Many questions circle the heads of Database Architects during the design phase of any database build; especially those that aim to integrate existing data sources into a database to support a direct marketing practice.  A solid discovery process answers many of these questions, and usually concentrates on aspects of the data that are self-evident, either from direct analysis or exposure to some level of documentation.

However, there are a few select cases where what emerges from the data is new information about the business that is not obvious from any normal dictionary view of the data sources.  I like to call these “undocumented truths”…a class of business rules hidden or embedded in the design of corporate data sources that reveal a condition that’s important to the business.  Examples of such discoveries are unique combinations of status codes, or the absence of data which has its own meaning, or my personal favorite; “Data Type Stretching” — e.g. improbable data such as a date attribute populated with the 0th of the month.

The last example clearly didn’t come from an information system that enforced common data types, but it’s a perfect example to run with in this entry.  As we look at this example more closely, we discover that a specific date attribute, let’s say ship date, containing the 0th of the month means that a product is back-ordered.  What do you do?  You obviously can’t store it in a date field.  Do you store it in a character field and give up a few DBMS functions and features?  A purist view would be to store exactly what you received, how you received it, and decide whether it’s associated with dimension or fact.  But in doing so, the mystery continues for future users of the data.

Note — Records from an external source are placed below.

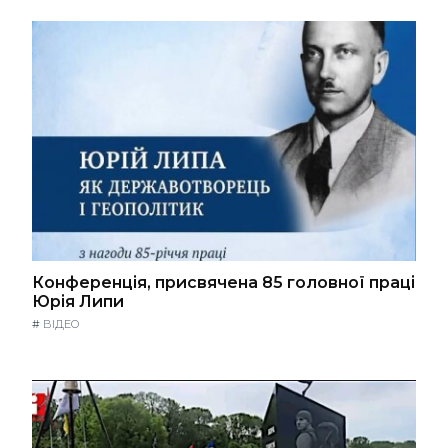
Конференція, присвячена 85 головної праці
Юрія Липи
#
ВІДЕО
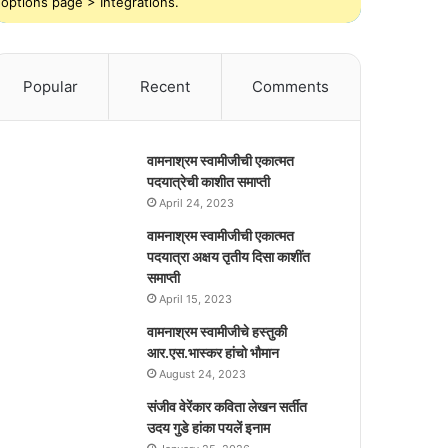
options page > Integrations.
Popular
Recent
Comments
वामनाश्रम स्वामीजीची एकात्मत
पदयात्रेची काशीत समाप्ती
April 24, 2023
वामनाश्रम स्वामीजीची एकात्मत
पदयात्रा अक्षय तृतीय दिसा काशींत
समाप्ती
April 15, 2023
वामनाश्रम स्वामीजीचे हस्तुकी
आर.एस.भास्कर हांचो भौमान
August 24, 2023
संजीव वेरेंकार कविता लेखन सर्तीत
उदय गुडे हांका पयलें इनाम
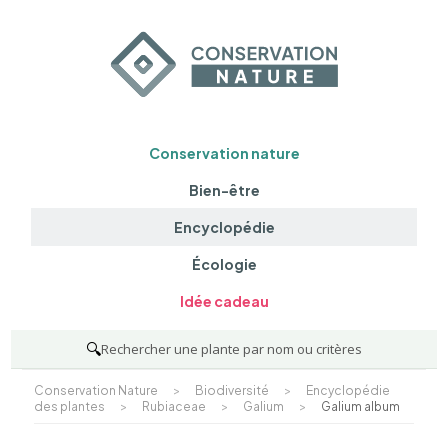
Conservation nature
Bien-être
Encyclopédie
Écologie
Idée cadeau
🔍
Rechercher une plante par nom ou critères
Conservation Nature
>
Biodiversité
>
Encyclopédie
des plantes
>
Rubiaceae
>
Galium
>
Galium album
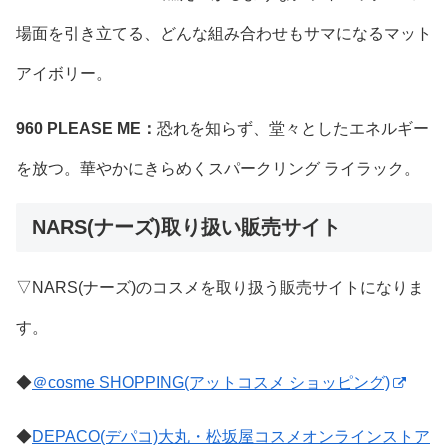
場面を引き立てる、どんな組み合わせもサマになるマット
アイボリー。
960 PLEASE ME：
恐れを知らず、堂々としたエネルギー
を放つ。華やかにきらめくスパークリング ライラック。
NARS(ナーズ)取り扱い販売サイト
▽NARS(ナーズ)のコスメを取り扱う販売サイトになりま
す。
◆
＠cosme SHOPPING(アットコスメ ショッピング)
◆
DEPACO(デパコ)大丸・松坂屋コスメオンラインストア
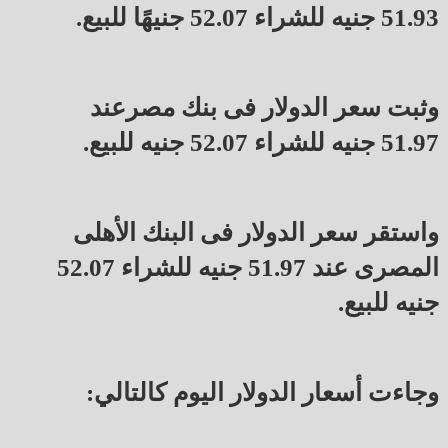
51.93 جنيه للشراء 52.07 جنيهًا للبيع.
وثبت سعر الدولار فى بنك مصرعند
51.97 جنيه للشراء 52.07 جنيه للبيع.
واستقر سعر الدولار فى البنك الأهلى
المصرى عند 51.97 جنيه للشراء 52.07
جنيه للبيع.
وجاءت أسعار الدولار اليوم كالتالي:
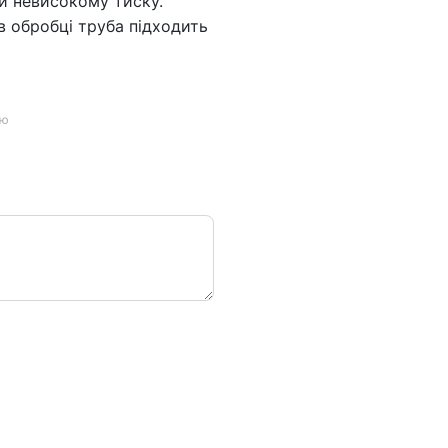
ри невисокому тиску.
 в обробці труба підходить
ою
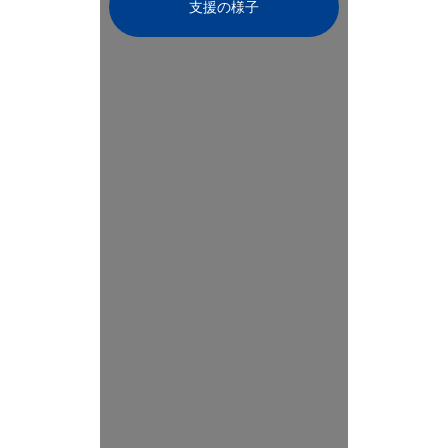
支援の様子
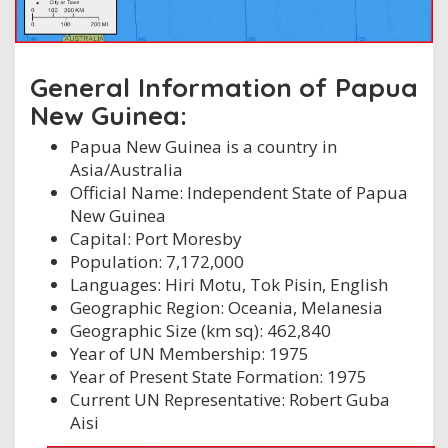
General Information of Papua
New Guinea:
Papua New Guinea is a country in
Asia/Australia
Official Name: Independent State of Papua
New Guinea
Capital: Port Moresby
Population: 7,172,000
Languages: Hiri Motu, Tok Pisin, English
Geographic Region: Oceania, Melanesia
Geographic Size (km sq): 462,840
Year of UN Membership: 1975
Year of Present State Formation: 1975
Current UN Representative: Robert Guba
Aisi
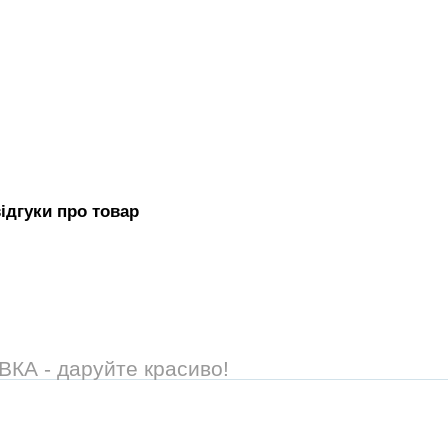
вiдгуки про товар
А - даруйте красиво!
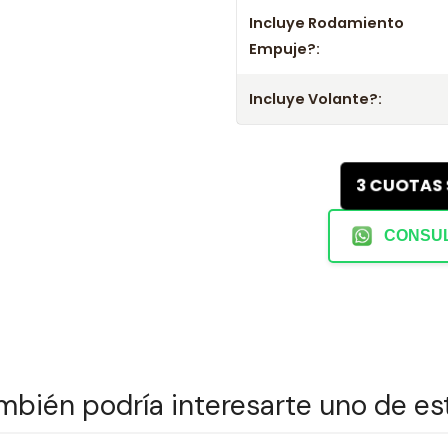
Incluye Rodamiento
- Mejora el rendimiento y la confi
Empuje?:
- No olvides consultar la aplicac
Incluye Volante?:
3 CUOTAS
CONSUL
mbién podría interesarte uno de es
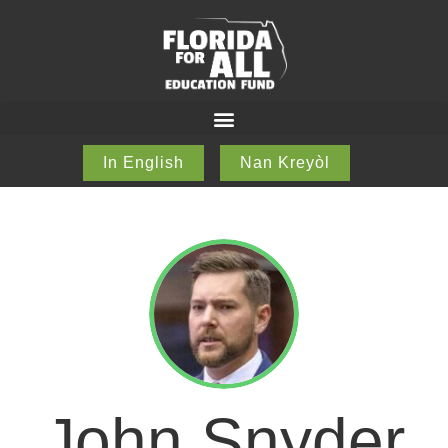
In English
Nan Kreyòl
John Snyder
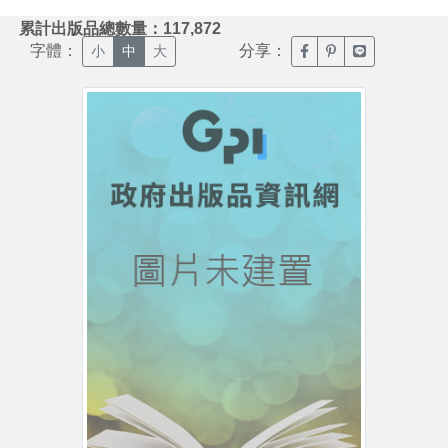
:::
累計出版品總數量：117,872
字體：
分享：
臉書分享(另開新視窗)
噗浪分享(另開新視
Line分享(另
小
中
大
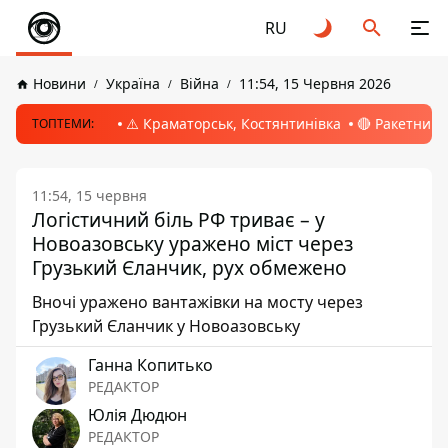
RU
Новини
Україна
Війна
11:54, 15 Червня 2026
⚠️ Краматорськ, Костянтинівка
🔴 Ракетний 
ТОПТЕМИ:
11:54, 15 червня
Логістичний біль РФ триває – у
Новоазовську уражено міст через
Грузький Єланчик, рух обмежено
Вночі уражено вантажівки на мосту через
Грузький Єланчик у Новоазовську
Ганна Копитько
РЕДАКТОР
Юлія Дюдюн
РЕДАКТОР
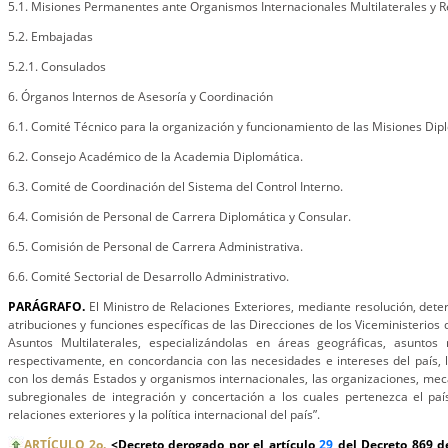
5.1. Misiones Permanentes ante Organismos Internacionales Multilaterales y R
5.2. Embajadas
5.2.1. Consulados
6. Órganos Internos de Asesoría y Coordinación
6.1. Comité Técnico para la organización y funcionamiento de las Misiones Dip
6.2. Consejo Académico de la Academia Diplomática.
6.3. Comité de Coordinación del Sistema del Control Interno.
6.4. Comisión de Personal de Carrera Diplomática y Consular.
6.5. Comisión de Personal de Carrera Administrativa.
6.6. Comité Sectorial de Desarrollo Administrativo.
PARÁGRAFO.
El Ministro de Relaciones Exteriores, mediante resolución, det
atribuciones y funciones específicas de las Direcciones de los Viceministerios 
Asuntos Multilaterales, especializándolas en áreas geográficas, asuntos m
respectivamente, en concordancia con las necesidades e intereses del país, 
con los demás Estados y organismos internacionales, las organizaciones, mec
subregionales de integración y concertación a los cuales pertenezca el paí
relaciones exteriores y la política internacional del país”.
ARTÍCULO 2o.
<Decreto derogado por el artículo
29
del Decreto 869 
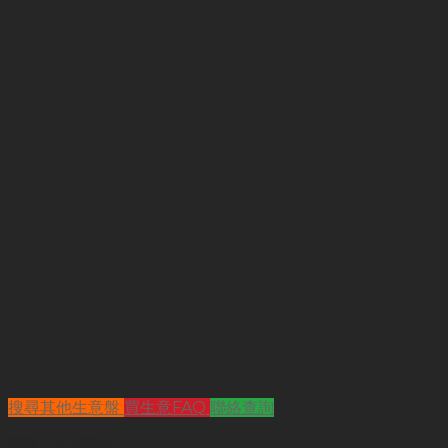
搜尋其他生意盤
買生意FAQ
聯絡查詢
查詢
"太古茶飲店"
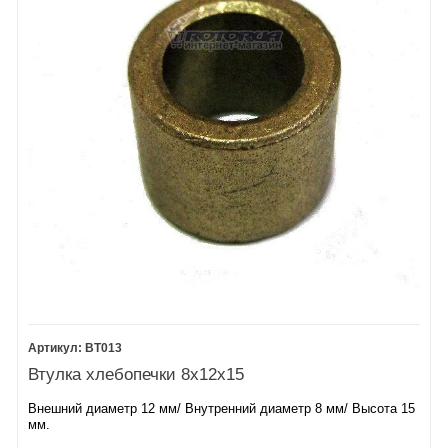
ВТ013
Втулка хлебопечки 8х12х15
Внешний диаметр 12 мм/ Внутренний диаметр 8 мм/ Высота 15
мм.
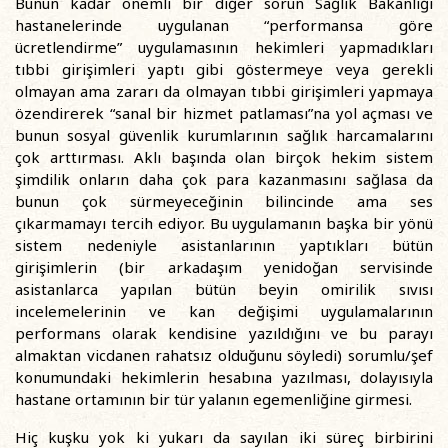
Bunun kadar önemli bir diğer sorun Sağlık Bakanlığı
hastanelerinde uygulanan “performansa göre
ücretlendirme” uygulamasının hekimleri yapmadıkları
tıbbi girişimleri yaptı gibi göstermeye veya gerekli
olmayan ama zararı da olmayan tıbbi girişimleri yapmaya
özendirerek “sanal bir hizmet patlaması”na yol açması ve
bunun sosyal güvenlik kurumlarının sağlık harcamalarını
çok arttırması. Aklı başında olan birçok hekim sistem
şimdilik onların daha çok para kazanmasını sağlasa da
bunun çok sürmeyeceğinin bilincinde ama ses
çıkarmamayı tercih ediyor. Bu uygulamanın başka bir yönü
sistem nedeniyle asistanlarının yaptıkları bütün
girişimlerin (bir arkadaşım yenidoğan servisinde
asistanlarca yapılan bütün beyin omirilik sıvısı
incelemelerinin ve kan değişimi uygulamalarının
performans olarak kendisine yazıldığını ve bu parayı
almaktan vicdanen rahatsız olduğunu söyledi) sorumlu/şef
konumundaki hekimlerin hesabına yazılması, dolayısıyla
hastane ortamının bir tür yalanın egemenliğine girmesi.
Hiç kuşku yok ki yukarı da sayılan iki süreç birbirini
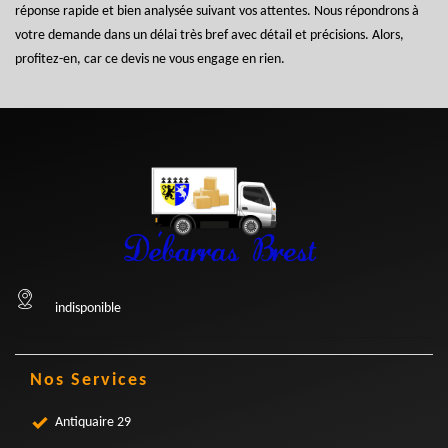
réponse rapide et bien analysée suivant vos attentes. Nous répondrons à
votre demande dans un délai très bref avec détail et précisions. Alors,
profitez-en, car ce devis ne vous engage en rien.
indisponible
Nos Services
Antiquaire 29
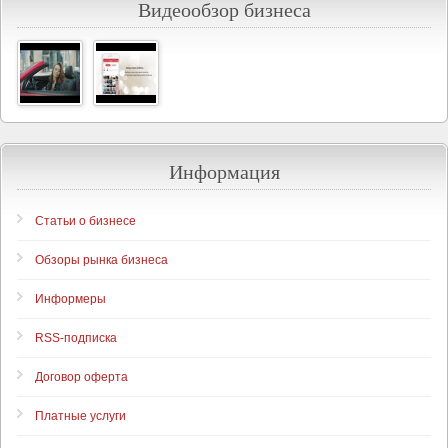
Видеообзор бизнеса
Информация
Статьи о бизнесе
Обзоры рынка бизнеса
Информеры
RSS-подписка
Договор оферта
Платные услуги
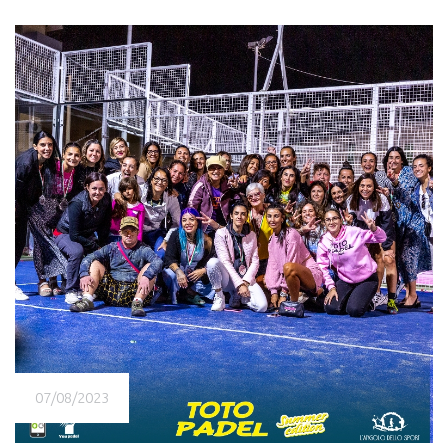
07/08/2023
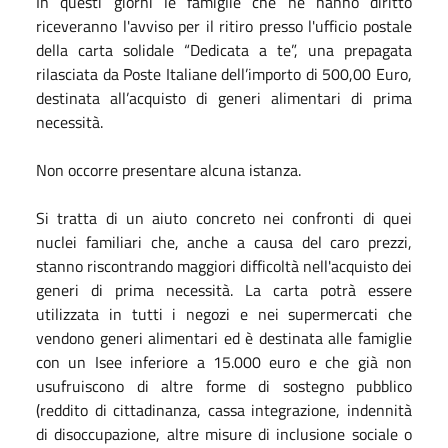
In questi giorni le famiglie che ne hanno diritto
riceveranno l'avviso per il ritiro presso l'ufficio postale
della carta solidale “Dedicata a te”, una prepagata
rilasciata da Poste Italiane dell’importo di 500,00 Euro,
destinata all’acquisto di generi alimentari di prima
necessità.
Non occorre presentare alcuna istanza.
Si tratta di un aiuto concreto nei confronti di quei
nuclei familiari che, anche a causa del caro prezzi,
stanno riscontrando maggiori difficoltà nell'acquisto dei
generi di prima necessità. La carta potrà essere
utilizzata in tutti i negozi e nei supermercati che
vendono generi alimentari ed è destinata alle famiglie
con un Isee inferiore a 15.000 euro e che già non
usufruiscono di altre forme di sostegno pubblico
(reddito di cittadinanza, cassa integrazione, indennità
di disoccupazione, altre misure di inclusione sociale o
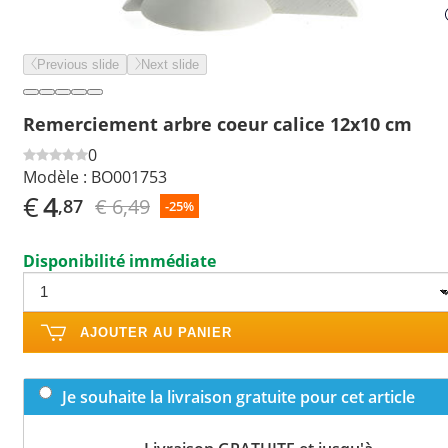
Previous slide
Next slide
Remerciement arbre coeur calice 12x10 cm
0
Modèle :
BO001753
€
4
€ 6,49
,87
-25%
Disponibilité immédiate
AJOUTER AU PANIER
Je souhaite la livraison gratuite pour cet article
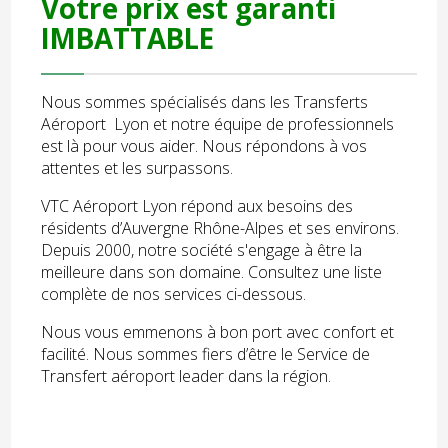
Votre prix est garanti
IMBATTABLE
Nous sommes spécialisés dans les Transferts
Aéroport Lyon et notre équipe de professionnels
est là pour vous aider. Nous répondons à vos
attentes et les surpassons.
VTC Aéroport Lyon répond aux besoins des
résidents d’Auvergne Rhône-Alpes et ses environs.
Depuis 2000, notre société s'engage à être la
meilleure dans son domaine. Consultez une liste
complète de nos services ci-dessous.
Nous vous emmenons à bon port avec confort et
facilité. Nous sommes fiers d’être le Service de
Transfert aéroport leader dans la région.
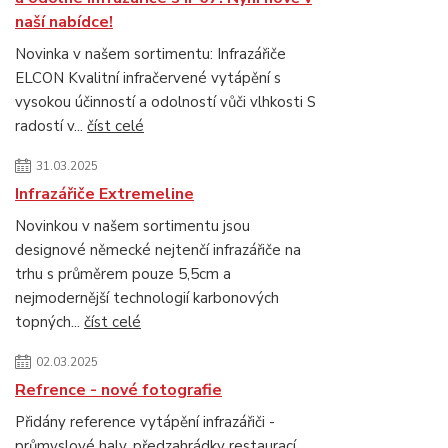
naší nabídce!
Novinka v našem sortimentu: Infrazářiče
ELCON Kvalitní infračervené vytápění s
vysokou účinností a odolností vůči vlhkosti S
radostí v...
číst celé
31.03.2025
Infrazářiče Extremeline
Novinkou v našem sortimentu jsou
designové německé nejtenčí infrazářiče na
trhu s průměrem pouze 5,5cm a
nejmodernější technologií karbonových
topných...
číst celé
02.03.2025
Refrence - nové fotografie
Přidány reference vytápění infrazářiči -
průmyslové haly, předzahrádky restaurací,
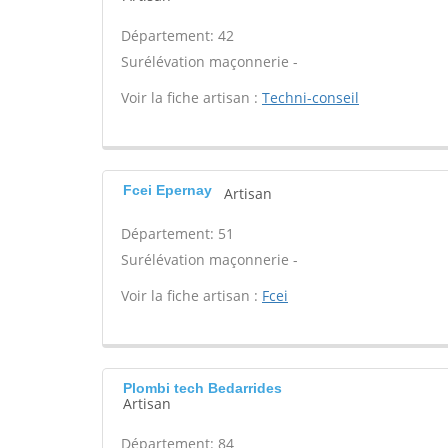
Département: 42
Surélévation maçonnerie -
Voir la fiche artisan :
Techni-conseil
Fcei Epernay
Artisan
Département: 51
Surélévation maçonnerie -
Voir la fiche artisan :
Fcei
Plombi tech Bedarrides
Artisan
Département: 84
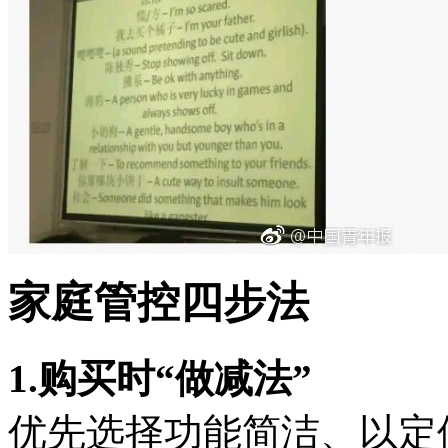
家庭管控四步法
1.购买时“做减法”
优先选择功能简洁、以定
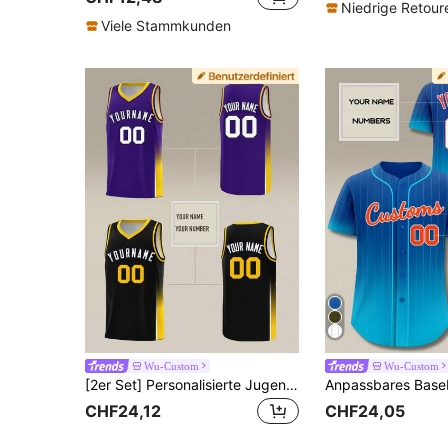
Niedrige Retou
Viele Stammkunden
Wu-Custom
Wu-Custom
[2er Set] Personalisierte Jugend-Basketball-Trikot-Set, personalisiertes 2-teiliges Mesh-Tanktop-Set für Jugendliche - Lila & Gold und Schwarz Sportuniform
CHF24,12
CHF24,05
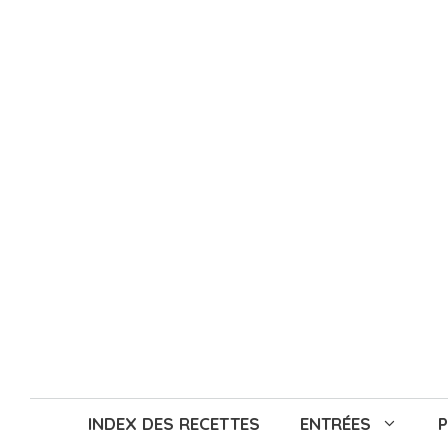
Aller
au
contenu
INDEX DES RECETTES
ENTRÉES
P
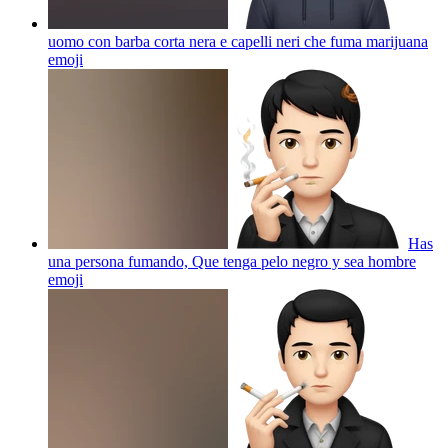
uomo con barba corta nera e capelli neri che fuma marijuana
emoji
Has
una persona fumando, Que tenga pelo negro y sea hombre
emoji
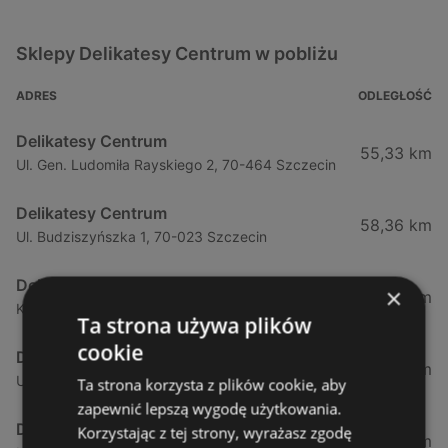
Sklepy Delikatesy Centrum w pobliżu
ADRES
ODLEGŁOŚĆ
Delikatesy Centrum
55,33 km
Ul. Gen. Ludomiła Rayskiego 2, 70-464 Szczecin
Delikatesy Centrum
58,36 km
Ul. Budziszyńszka 1, 70-023 Szczecin
Delikatesy Centrum
×
73,79 km
Krasińskiego 66a, 74-100 Gryfino
Ta strona używa plików
cookie
Delikatesy Centrum
79,96 km
Ul. Szczecińska 45, 73-110 Stargard Szczeciński
Ta strona korzysta z plików cookie, aby
zapewnić lepszą wygodę użytkowania.
Delikatesy Centrum
Korzystając z tej strony, wyrażasz zgodę
81,3 km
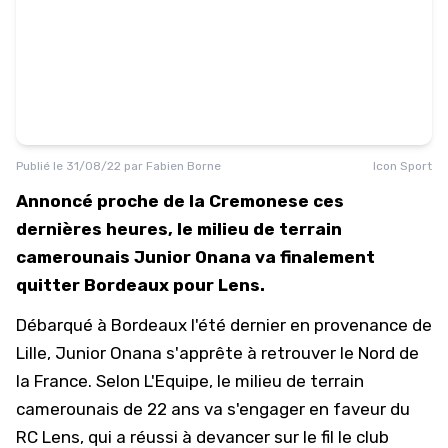
Publié le
31/08/22
par
Fabien Borne
Icon Sport
Annoncé proche de la Cremonese ces
dernières heures, le milieu de terrain
camerounais Junior Onana va finalement
quitter Bordeaux pour Lens.
Débarqué à Bordeaux l'été dernier en provenance de
Lille, Junior Onana s'apprête à retrouver le Nord de
la France. Selon
L'Equipe
, le milieu de terrain
camerounais de 22 ans va s'engager en faveur du
RC Lens, qui a réussi à devancer sur le fil le club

This is where the database architect has a unique opportunity to make the data more intuitive, and should take it…the creative license.  When discovery and content knowledge reach a critical mass for the data modeler, every effort should be taken to improve the model’s usability by adding structure, and attributes that are more self-revealing.  From the source-side, it doesn’t make the “undocumented truth” go away, but at least its interpretation will be recorded in your new database and the ETL process. You’ll be happier in the future when the  use of the resultant data model will not require elusive domain knowledge or documentation or extensive training by users.